Setelah itu, aku tidak tau Kelanjutannya karena Dira dan Bora mengajakku ke kantin. Sesampai di kantin, kami segera memesan makanan karena kami kelaparan.
Di sana, kami asik berbincang dan tak lama kemudian teman-teman pria kami datang. Mereka ikut bergabung dengan kami tetapi mereka sudah makan di tempat lain sehingga mereka bergabung untuk bercerita saja sembari menunggu kelas selanjutnya masuk.
Setelah nyaris pukul satu siang, kami semua segera beranjak dari kantin menuju kelas. Kali ini kita masuk ke ruang 10 yang berada di lantai tiga.
Aku berjalan dengan penuh semangat untuk naik ke atas sana. Di depan, teman-temanku sudah jauh meninggalkanku.
"Ayo, Dee. Semangat!" ucap Dira menyemangatiku.
Aku tersenyum kecil. Namun, langkahku tak kunjung mencepat. Malah nafasku yang menjadi naik turun.
"Udah deh, kalian naik aja. Nggak bisa cepet-cepet ini," jelasku sembari pelan-pelan bernafas.

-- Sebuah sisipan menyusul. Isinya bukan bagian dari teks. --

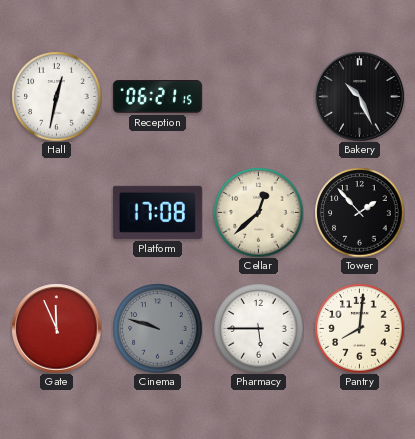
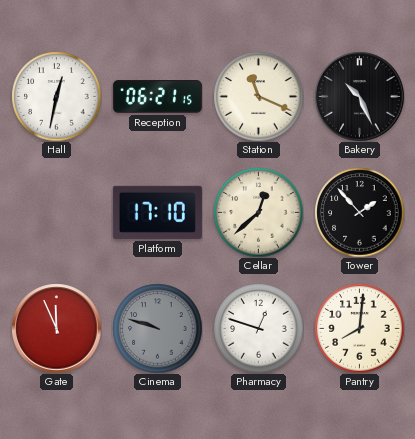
Station: none -> 11:19
Platform: 17:08 -> 17:10
Pharmacy: 5:45 -> 12:48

Aku memang memiliki masalah dengan pernafasan, mungkin karena tubuhku yang lebih gemuk dari yang lain dan juga staminaku yang cukup kurang.
Setelah sampai di kelas. Aku segera menjatuhkan badanku di kursi yang telah disiapkan oleh teman-temanku. Aku segera memperbaiki alunan nafasku yang nyatanya tak beraturan sejak tadi.
Belum selesai masalah dengan nafasku berakhir, tiba-tiba saja Ita mendatangiku. "Dee, Ani udah minta maaf belum sama kamu?"
Aku terdiam bingung, minta maaf buat apa?
"Hah, maksudnya?"
Ita melipat tangannya di depan dada, "Ituloh, Ani udah ngaku kalau yang dia sindir itu kamu sama temen-temen kamu."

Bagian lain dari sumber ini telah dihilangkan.